(Warning: Spoilers ahead.)
Zombie movies, like zombies themselves, refuse to die. Ian Hamet, who claims to dislike them, writes:
But I like the idea of zombie movies… The apocalyptic backgrounds, the stripping away of all veneers to reveal what it is that makes us human (or inhuman). The sense that we are our own worst enemy. There’s something rather primal about the notion, which I think is a large part of why such movies are so popular.
Zombie movies appeal in particular to the secret thought that one is the sole sentient human being in a world of pod people. I mean, we all believed that in high school, right? In the most creepily effective zombie movies, like the ur-classic Invasion of the Body Snatchers (directed by the great Don Siegel of Dirty Harry fame) and The Stepford Wives, the zombies look normal. They’re our friends and neighbors, our parents and siblings. They live among us! The moment in Stepford when Katherine Ross discovers her best friend has been turned into a house-proud robot is genuinely terrifying, in a way completely different from the mere surprise in which most “horror” movies truck.
E.M. Forster, in Aspects of the Novel, distinguishes story from plot as follows: “‘The king died and then the queen died’ is a story. ‘The king died, and then the queen died of grief’ is a plot.” Where The Stepford Wives has a plot, 28 Days Later has only a story.

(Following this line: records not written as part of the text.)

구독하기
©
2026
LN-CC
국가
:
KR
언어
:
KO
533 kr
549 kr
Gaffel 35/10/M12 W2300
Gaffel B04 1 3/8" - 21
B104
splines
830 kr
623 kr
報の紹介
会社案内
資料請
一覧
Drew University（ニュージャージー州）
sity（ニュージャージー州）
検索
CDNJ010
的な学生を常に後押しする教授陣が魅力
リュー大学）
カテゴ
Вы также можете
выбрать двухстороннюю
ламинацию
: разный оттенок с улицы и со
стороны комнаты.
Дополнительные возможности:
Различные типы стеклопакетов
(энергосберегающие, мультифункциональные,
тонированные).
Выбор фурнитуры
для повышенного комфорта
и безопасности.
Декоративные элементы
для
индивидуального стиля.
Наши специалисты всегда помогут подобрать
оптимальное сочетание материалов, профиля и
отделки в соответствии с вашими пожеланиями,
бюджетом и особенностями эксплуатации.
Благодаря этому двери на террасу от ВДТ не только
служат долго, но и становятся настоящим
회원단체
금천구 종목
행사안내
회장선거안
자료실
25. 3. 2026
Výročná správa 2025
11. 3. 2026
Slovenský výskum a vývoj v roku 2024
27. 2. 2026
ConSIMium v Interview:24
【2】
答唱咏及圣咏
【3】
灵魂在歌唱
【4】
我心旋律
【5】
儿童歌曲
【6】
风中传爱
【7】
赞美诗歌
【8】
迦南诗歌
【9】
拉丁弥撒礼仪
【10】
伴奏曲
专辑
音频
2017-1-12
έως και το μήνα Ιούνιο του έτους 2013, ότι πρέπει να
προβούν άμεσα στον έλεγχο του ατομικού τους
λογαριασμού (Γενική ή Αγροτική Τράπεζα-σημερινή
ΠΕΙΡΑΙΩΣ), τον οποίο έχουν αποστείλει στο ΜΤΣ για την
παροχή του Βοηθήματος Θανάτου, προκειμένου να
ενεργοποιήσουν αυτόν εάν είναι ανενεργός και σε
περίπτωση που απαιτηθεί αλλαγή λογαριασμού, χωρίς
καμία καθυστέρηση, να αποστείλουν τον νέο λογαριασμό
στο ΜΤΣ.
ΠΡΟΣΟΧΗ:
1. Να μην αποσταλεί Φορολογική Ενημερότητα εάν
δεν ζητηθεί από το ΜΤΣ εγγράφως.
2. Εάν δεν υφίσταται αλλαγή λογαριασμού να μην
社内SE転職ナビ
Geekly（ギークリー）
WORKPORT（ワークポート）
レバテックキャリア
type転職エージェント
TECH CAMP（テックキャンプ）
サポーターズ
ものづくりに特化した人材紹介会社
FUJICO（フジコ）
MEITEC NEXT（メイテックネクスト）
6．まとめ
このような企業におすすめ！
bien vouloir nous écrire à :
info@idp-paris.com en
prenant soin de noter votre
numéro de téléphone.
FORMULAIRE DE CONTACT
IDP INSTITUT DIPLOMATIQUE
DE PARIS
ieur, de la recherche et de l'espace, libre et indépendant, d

Danny Boyle, its director, wisely ignores the convention of outfitting zombies in whiteface (The Omega Man, Night of the Living Dead), with the result that 28 Days Laterhas the most frightening zombies you’ve ever seen — slavering, blood-flecked, fast-moving, hissing and shrieking like banshees, yet recognizably human. The first attacks made me jump out of my seat. But even squeamish viewers like me quickly become inured to shock, and wait for something more substantial, which never comes.
As Ian points out, any proper zombie movie is survivalist at its heart. Place a few people where it’s kill or be killed and watch Darwin take his course. From this stems the universally-observed convention that the zombies must never turn on one another. The virulent flesh-eating monsters of 28 Days Later scorn the flesh of their fellow flesh-eaters — not tasty, not nutritious, who knows, who cares? It’s an us-against-them world.
Trials of character, however, require characters. The weak, the stupid, and the treacherous must perish, in consequence of their character flaws; the rational must survive, at least for a while. The archetype here is the Night of the Living Dead, almost a drawing-room drama, in which the people, not the zombies, kill each other.
In 28 Days Later who lives and dies seems mostly luck at the beginning, and utterly absurd by the end, when in the climactic scene one bare-footed, unarmed man single-handedly settles the hash of a dozen soldiers with machine guns. This is filmed, I suppose intentionally, so that it’s impossible to tell except in the most general way what’s going on, since you wouldn’t believe it if you could. But the soldiers, though treacherous, do not die from their treachery, unlike Mr. Cooper in Night of the Living Dead. They die — mega-spoiler coming now! — because they keep a zombie chained up for scientific purposes, to see how long he will survive, and our hero unlooses him. They die, in other words, for being rational. And that’s no way to run a zombie movie.